Entry for October 29, 2006
Why does things like this happen?

I just met the greatest guy ever, he’s charming, funny, smart, down to earth, and a priest. That’s right, He has devoted himself to his spiritual belief. He has in the last 8 months become my closest friend and I thought even husband material until I found out two days ago he has become a priest.

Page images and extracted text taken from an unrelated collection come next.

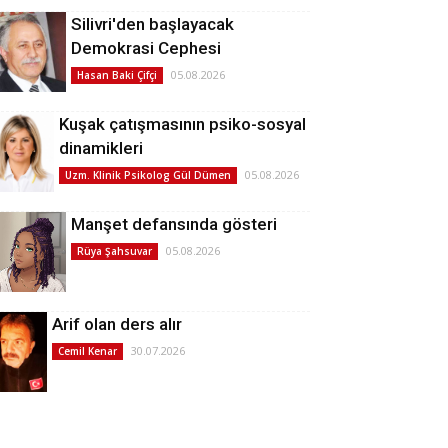
Silivri'den başlayacak
Demokrasi Cephesi
05.08.2026
Hasan Baki Çifçi
Kuşak çatışmasının psiko-sosyal
dinamikleri
05.08.2026
Uzm. Klinik Psikolog Gül Dümen
Manşet defansında gösteri
05.08.2026
Rüya Şahsuvar
Arif olan ders alır
30.07.2026
Cemil Kenar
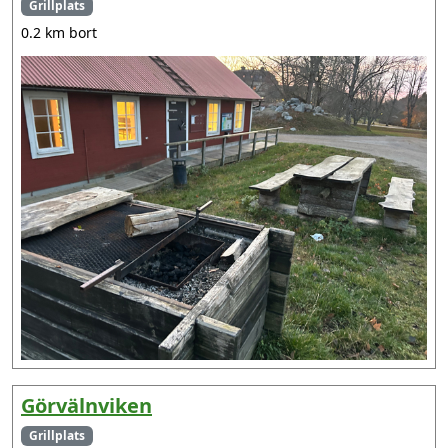
Grillplats
0.2 km bort
Görvälnviken
Grillplats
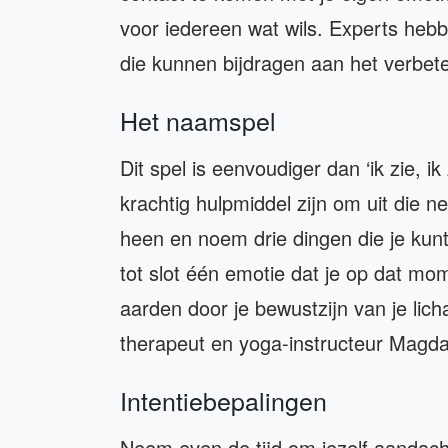
voor iedereen wat wils. Experts heb
die kunnen bijdragen aan het verbet
Het naamspel
Dit spel is eenvoudiger dan ‘ik zie, ik
krachtig hulpmiddel zijn om uit die n
heen en noem drie dingen die je kunt
tot slot één emotie dat je op dat mome
aarden door je bewustzijn van je lich
therapeut en yoga-instructeur Magda
Intentiebepalingen
Neem even de tijd om jezelf aandacht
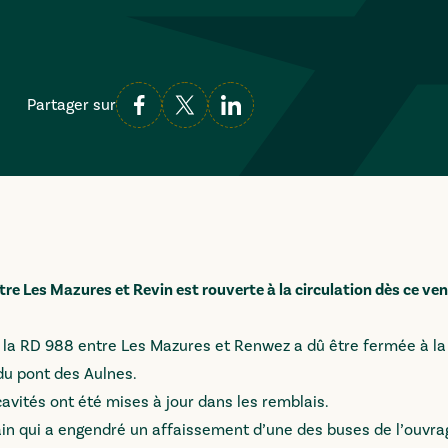
Partager sur
re Les Mazures et Revin est rouverte à la circulation dès ce ven
de la RD 988 entre Les Mazures et Renwez a dû être fermée à la 
du pont des Aulnes.
avités ont été mises à jour dans les remblais.
in qui a engendré un affaissement d’une des buses de l’ouvra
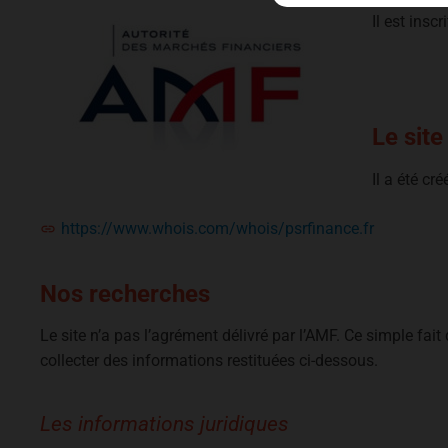
Il est insc
Le site
Il a été cr
https://www.whois.com/whois/psrfinance.fr
Nos recherches
Le site n’a pas l’agrément délivré par l’AMF. Ce simple fait
collecter des informations restituées ci-dessous.
Les informations juridiques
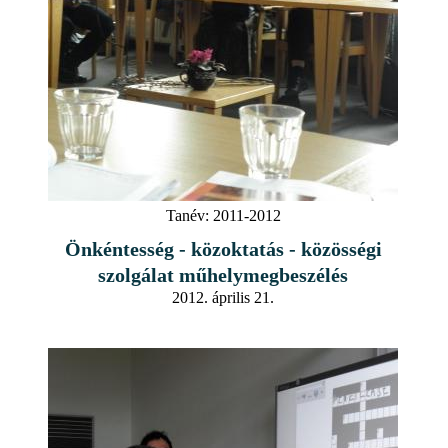
Tanév:
2011-2012
Önkéntesség - közoktatás - közösségi
szolgálat műhelymegbeszélés
2012. április 21.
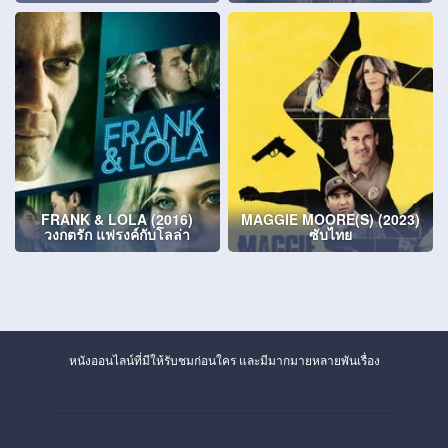
FRANK & LOLA (2016)
MAGGIE MOORE(S) (2023)
วงกตรัก แฟรงค์กับโลล่า
ซับไทย
หนังออนไลน์ที่มีให้รับชมก่อนใคร และมีมากมายหลายพันเรื่อง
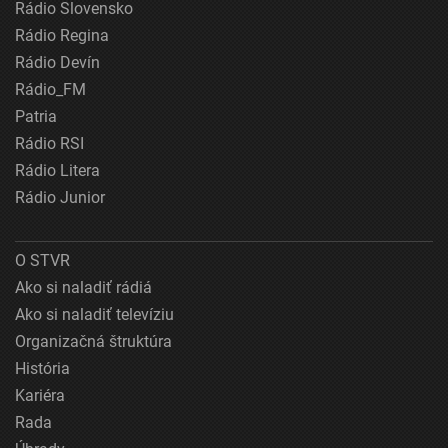
Rádio Slovensko
Rádio Regina
Rádio Devín
Rádio_FM
Patria
Rádio RSI
Rádio Litera
Rádio Junior
O STVR
Ako si naladiť rádiá
Ako si naladiť televíziu
Organizačná štruktúra
História
Kariéra
Rada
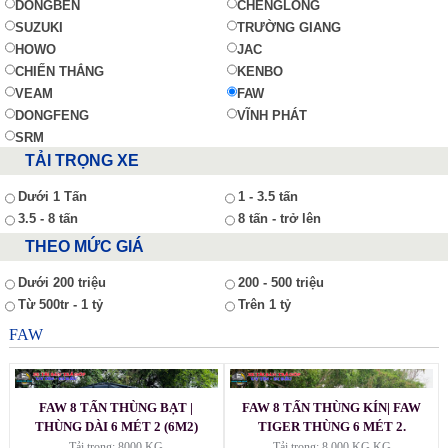
DONGBEN
CHENGLONG
SUZUKI
TRƯỜNG GIANG
HOWO
JAC
CHIẾN THẮNG
KENBO
VEAM
FAW
DONGFENG
VĨNH PHÁT
SRM
TẢI TRỌNG XE
Dưới 1 Tấn
1 - 3.5 tấn
3.5 - 8 tấn
8 tấn - trở lên
THEO MỨC GIÁ
Dưới 200 triệu
200 - 500 triệu
Từ 500tr - 1 tỷ
Trên 1 tỷ
FAW
FAW 8 TẤN THÙNG BẠT |
FAW 8 TẤN THÙNG KÍN| FAW
THÙNG DÀI 6 MÉT 2 (6M2)
TIGER THÙNG 6 MÉT 2.
Tải trọng: 8000 KG
Tải trọng: 8.000 KG KG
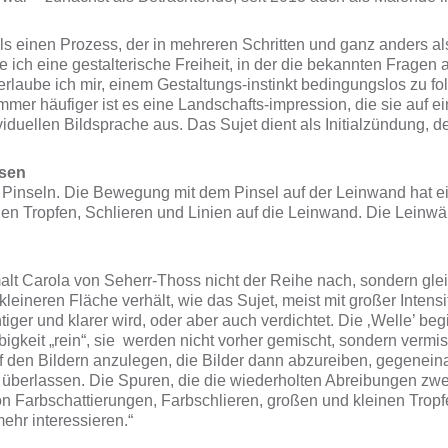
s einen Prozess, der in mehreren Schritten und ganz anders als
e ich eine gestalterische Freiheit, in der die bekannten Fragen
r erlaube ich mir, einem Gestaltungs-instinkt bedingungslos zu
mmer häufiger ist es eine Landschafts-impression, die sie auf e
ndividuellen Bildsprache aus. Das Sujet dient als Initialzündung,
ssen
 Pinseln. Die Bewegung mit dem Pinsel auf der Leinwand hat ein
en Tropfen, Schlieren und Linien auf die Leinwand. Die Lein
lt Carola von Seherr-Thoss nicht der Reihe nach, sondern gleich
kleineren Fläche verhält, wie das Sujet, meist mit großer Inten
chtiger und klarer wird, oder aber auch verdichtet. Die ‚Welle’ be
rbigkeit „rein“, sie werden nicht vorher gemischt, sondern ver
uf den Bildern anzulegen, die Bilder dann abzureiben, gegenei
 überlassen. Die Spuren, die die wiederholten Abreibungen zwei
on Farbschattierungen, Farbschlieren, großen und kleinen Tropf
ehr interessieren.“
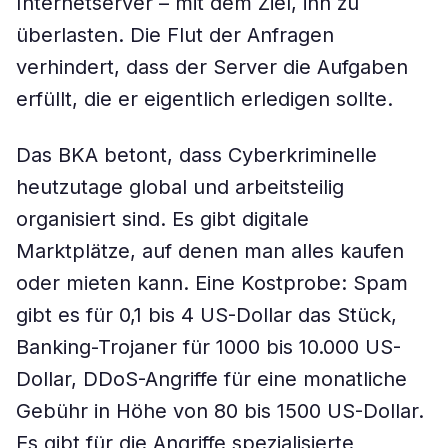
Internetserver – mit dem Ziel, ihn zu
überlasten. Die Flut der Anfragen
verhindert, dass der Server die Aufgaben
erfüllt, die er eigentlich erledigen sollte.
Das BKA betont, dass Cyberkriminelle
heutzutage global und arbeitsteilig
organisiert sind. Es gibt digitale
Marktplätze, auf denen man alles kaufen
oder mieten kann. Eine Kostprobe: Spam
gibt es für 0,1 bis 4 US-Dollar das Stück,
Banking-Trojaner für 1000 bis 10.000 US-
Dollar, DDoS-Angriffe für eine monatliche
Gebühr in Höhe von 80 bis 1500 US-Dollar.
Es gibt für die Angriffe spezialisierte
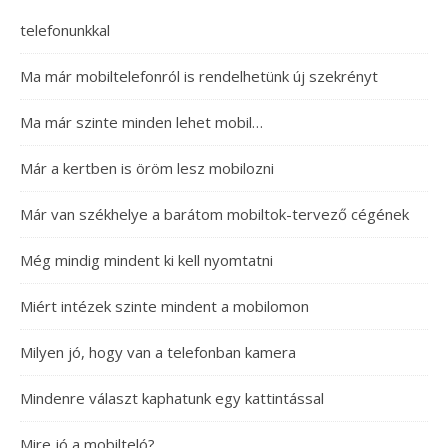
telefonunkkal
Ma már mobiltelefonról is rendelhetünk új szekrényt
Ma már szinte minden lehet mobil…
Már a kertben is öröm lesz mobilozni
Már van székhelye a barátom mobiltok-tervező cégének
Még mindig mindent ki kell nyomtatni
Miért intézek szinte mindent a mobilomon
Milyen jó, hogy van a telefonban kamera
Mindenre választ kaphatunk egy kattintással
Mire jó a mobilteló?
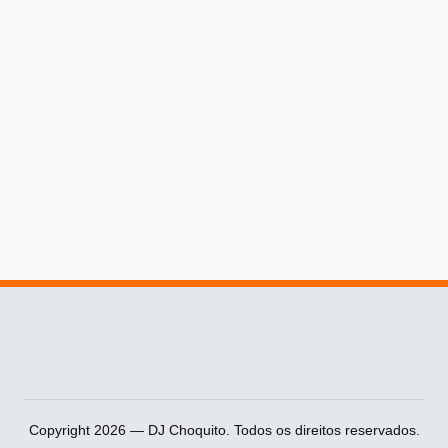
Copyright 2026 — DJ Choquito. Todos os direitos reservados.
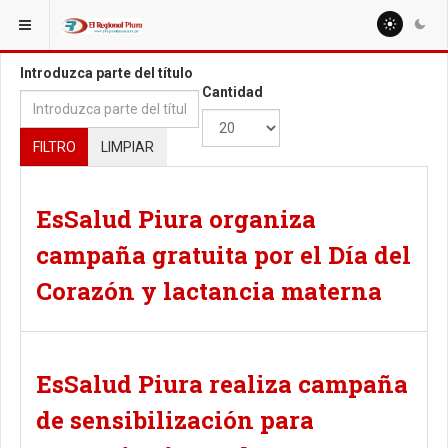
ESTÁ AQUÍ:
TAGS
Introduzca parte del título
Cantidad
FILTRO
LIMPIAR
EsSalud Piura organiza
campaña gratuita por el Día del
Corazón y lactancia materna
EsSalud Piura realiza campaña
de sensibilización para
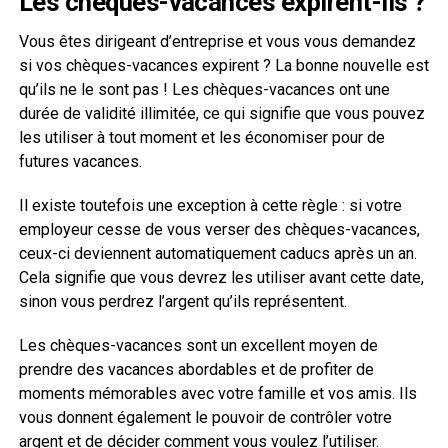
Les chèques-vacances expirent-ils ?
Vous êtes dirigeant d’entreprise et vous vous demandez
si vos chèques-vacances expirent ? La bonne nouvelle est
qu’ils ne le sont pas ! Les chèques-vacances ont une
durée de validité illimitée, ce qui signifie que vous pouvez
les utiliser à tout moment et les économiser pour de
futures vacances.
Il existe toutefois une exception à cette règle : si votre
employeur cesse de vous verser des chèques-vacances,
ceux-ci deviennent automatiquement caducs après un an.
Cela signifie que vous devrez les utiliser avant cette date,
sinon vous perdrez l’argent qu’ils représentent.
Les chèques-vacances sont un excellent moyen de
prendre des vacances abordables et de profiter de
moments mémorables avec votre famille et vos amis. Ils
vous donnent également le pouvoir de contrôler votre
argent et de décider comment vous voulez l’utiliser.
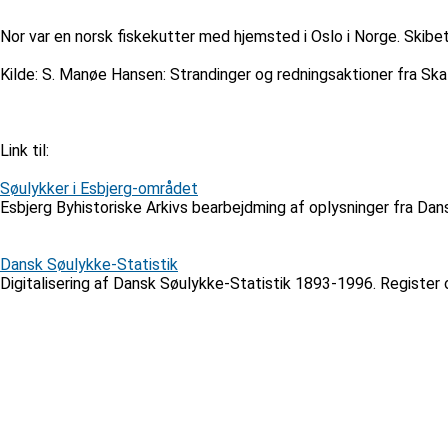
Nor var en norsk fiskekutter med hjemsted i Oslo i Norge. Skib
Kilde: S. Manøe Hansen: Strandinger og redningsaktioner fra Sk
Link til:
Søulykker i Esbjerg-området
Esbjerg Byhistoriske Arkivs bearbejdming af oplysninger fra Da
Dansk Søulykke-Statistik
Digitalisering af Dansk Søulykke-Statistik 1893-1996. Register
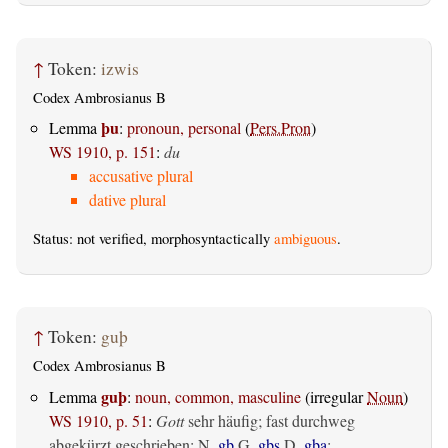
↑
Token:
izwis
Codex Ambrosianus B
þu
Lemma
:
pronoun, personal
(
Pers.Pron
)
WS 1910, p. 151
:
du
accusative plural
dative plural
Status: not verified, morphosyntactically
ambiguous
.
↑
Token:
guþ
Codex Ambrosianus B
guþ
Lemma
:
noun, common, masculine
(irregular
Noun
)
WS 1910, p. 51
:
Gott
sehr häufig; fast durchweg
abgekürzt geschrieben: N.
gþ
G.
gþs
D.
gþa
;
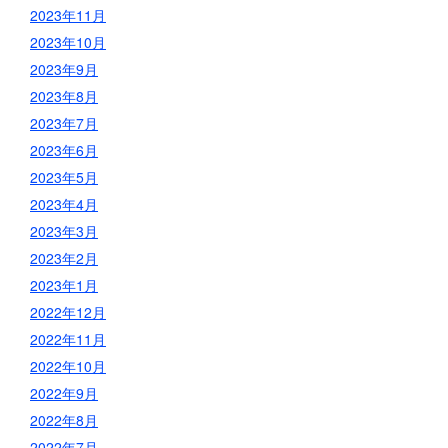
2023年11月
2023年10月
2023年9月
2023年8月
2023年7月
2023年6月
2023年5月
2023年4月
2023年3月
2023年2月
2023年1月
2022年12月
2022年11月
2022年10月
2022年9月
2022年8月
2022年7月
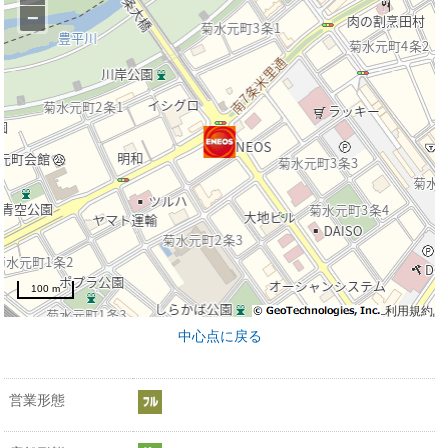
−
100 m
利用規約
中心点に戻る
営業形態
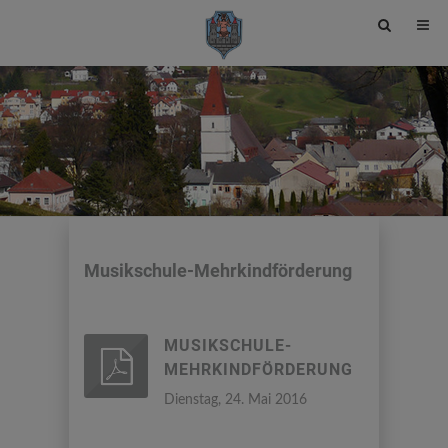
Site
search
toggle
Musikschule-Mehrkindförderung
MUSIKSCHULE-
MEHRKINDFÖRDERUNG
Dienstag, 24. Mai 2016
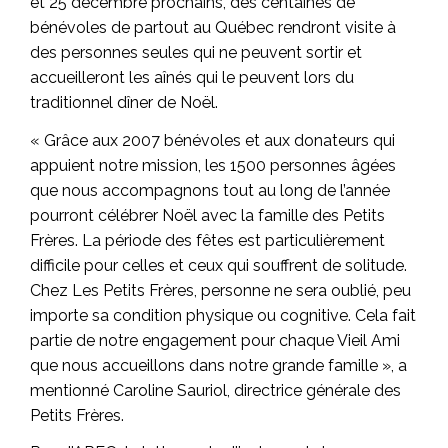
et 25 décembre prochains, des centaines de
bénévoles de partout au Québec rendront visite à
des personnes seules qui ne peuvent sortir et
accueilleront les aînés qui le peuvent lors du
traditionnel dîner de Noël.
« Grâce aux 2007 bénévoles et aux donateurs qui
appuient notre mission, les 1500 personnes âgées
que nous accompagnons tout au long de l’année
pourront célébrer Noël avec la famille des Petits
Frères. La période des fêtes est particulièrement
difficile pour celles et ceux qui souffrent de solitude.
Chez Les Petits Frères, personne ne sera oublié, peu
importe sa condition physique ou cognitive. Cela fait
partie de notre engagement pour chaque Vieil Ami
que nous accueillons dans notre grande famille », a
mentionné Caroline Sauriol, directrice générale des
Petits Frères.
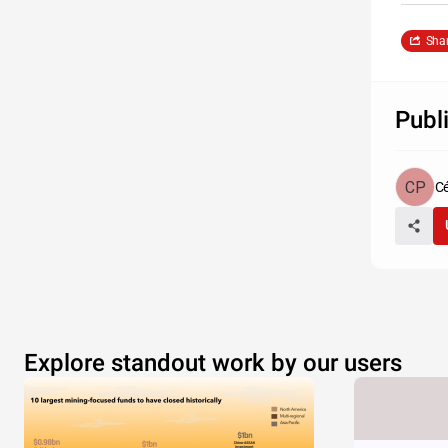
Sha
Publ
Cé
Explore standout work by our users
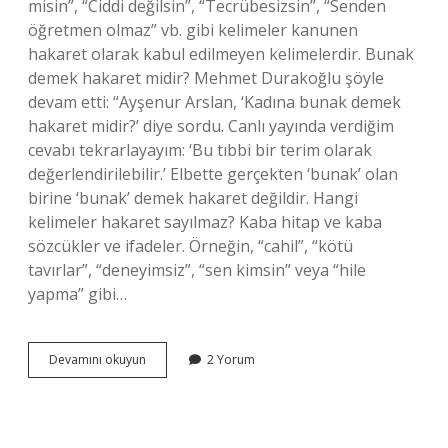
misin”, “Ciddi değilsin”, “Tecrübesizsin”, “Senden
öğretmen olmaz” vb. gibi kelimeler kanunen
hakaret olarak kabul edilmeyen kelimelerdir. Bunak
demek hakaret midir? Mehmet Durakoğlu şöyle
devam etti: “Ayşenur Arslan, ‘Kadına bunak demek
hakaret midir?’ diye sordu. Canlı yayında verdiğim
cevabı tekrarlayayım: ‘Bu tıbbi bir terim olarak
değerlendirilebilir.’ Elbette gerçekten ‘bunak’ olan
birine ‘bunak’ demek hakaret değildir. Hangi
kelimeler hakaret sayılmaz? Kaba hitap ve kaba
sözcükler ve ifadeler. Örneğin, “cahil”, “kötü
tavırlar”, “deneyimsiz”, “sen kimsin” veya “hile
yapma” gibi…
Bunamış
Devamını okuyun
2 Yorum
Demek
Hakaret
Mi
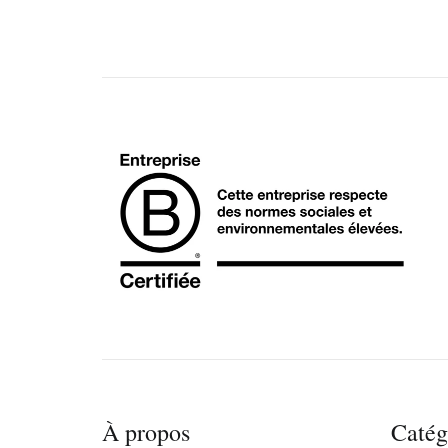
À propos
Catég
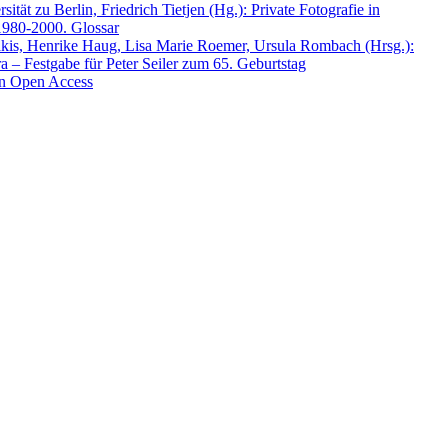
tät zu Berlin, Friedrich Tietjen (Hg.): Private Fotografie in
1980-2000. Glossar
akis, Henrike Haug, Lisa Marie Roemer, Ursula Rombach (Hrsg.):
a – Festgabe für Peter Seiler zum 65. Geburtstag
en Open Access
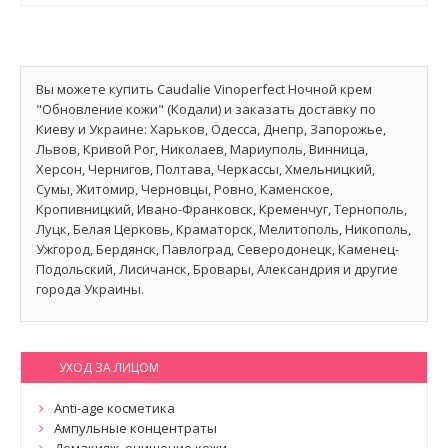
Вы можете купить Caudalie Vinoperfect Ночной крем
"Обновление кожи" (Кодали) и заказать доставку по
Киеву и Украине: Харьков, Одесса, Днепр, Запорожье,
Львов, Кривой Рог, Николаев, Мариуполь, Винница,
Херсон, Чернигов, Полтава, Черкассы, Хмельницкий,
Сумы, Житомир, Черновцы, Ровно, Каменское,
Кропивницкий, Ивано-Франковск, Кременчуг, Тернополь,
Луцк, Белая Церковь, Краматорск, Мелитополь, Никополь,
Ужгород, Бердянск, Павлоград, Северодонецк, Каменец-
Подольский, Лисичанск, Бровары, Александрия и другие
города Украины.
УХОД ЗА ЛИЦОМ
Anti-age косметика
Ампульные концентраты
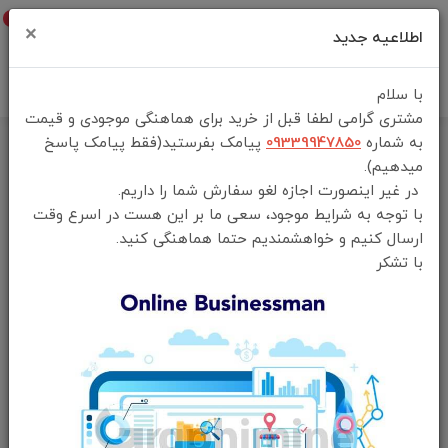
0
×
اطلاعیه جدید
با سلام
مشتری گرامی لطفا قبل از خرید برای هماهنگی موجودی و قیمت
به شماره
09339947850
پیامک بفرستید(فقط پیامک پاسخ
میدهیم).
در غیر اینصورت اجازه لغو سفارش شما را داریم.
با توجه به شرایط موجود، سعی ما بر این هست در اسرع وقت
ارسال کنیم و خواهشمندیم حتما هماهنگی کنید.
با تشکر
فقط محصولات موجود
خانه
لوازم جانبی کامپیوتر
مبدل چند کاره
جدیدترین
محبوب‌ترین
گران‌ترین
ارزان‌ترین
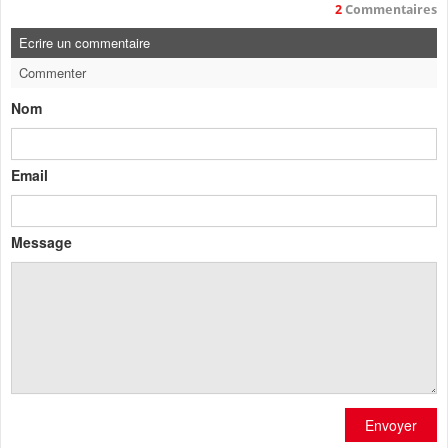
2
Commentaires
Ecrire un commentaire
Commenter
Nom
Email
Message
Envoyer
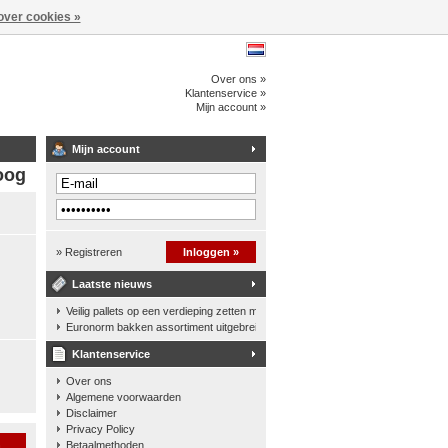
over cookies »
Over ons »
Klantenservice »
Mijn account »
Mijn account
oog
» Registreren
Inloggen »
Laatste nieuws
Veilig pallets op een verdieping zetten met een palletkantelhek
Euronorm bakken assortiment uitgebreid
Klantenservice
Over ons
Algemene voorwaarden
Disclaimer
Privacy Policy
n
Betaalmethoden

Why do the Goddess/God laugh at me this way? I thought I would never fall in love again after my ex left me, and just when I gave up I met this guy. Now I find out I can not have him.



Entry for July 17, 2006
So I have come now to my crossroads where I am saying, I want more! I hate, just hate the city I am in. Its the same city I have lived my whole life. Eventhough I have a diploma from college 10 years ago, the area I took doesnt really exist anymore, and have been outright laughed at for the college I went to. Was told a few years ago that the only thing that diploma is good for is maybe getting me past the entrence exam without having to take it. Great, thanks alot for the info. I dont really know what I want to do with the remainder of my life, other then I want to have a family of my own, and a house. So have been looking into university courses. There are three schools that I am considering applying to for the 2007 or 2008 fall. One in Montreal, one in Edmonton, and one in Vancouver. They all offer the same course -all listed under different names go figure- but the one in Vancouver also offers a second course that I wouldnt mind taking. Just not too sure how I feel about Vancouver. I have to ask myself why go back to school? My answers seem almost mundane. 1) It seems to be the thing one is suppose to do when trying to change one’s life. 2) It seems like an easy way to get out of this city, giving me a reason and location. 3) This time I would take a course that would lead to something more then just a diploma. 4) I would meet new fresh people . So that is where my turn has taken me on my path at the moment, and I am guessing its something I should be strongly considering, otherwise I wouldnt have come back to the thought so much in the last few months.



{December 4, 2006}   WHAT?

So I wanted something in pink, not too sure why. I think I tryed on almost all of these blogskins. Am I happy with this one? Not sure just yet. Maybe.
Okay so the point to all this is, I have been asking myself what would make a great blog? Not just a good one, but a great one. And I find myself coming back to the basics (women’s issues, gossip) and thought why not do one like that myself. I have been working on some of the company blogs (hardcore Vamps Prods.,) but was not feeling it as being comfortably mine to put my own stamp on so here we go. Who knows, if this goes the way I am hopeing, I might get rid of some of them and make it all one.
So your asking what makes me different from every other blog out there? Nothing. And there is nothing stopping you from flipping right past me either. Anyways that is all for the introduction. Smile!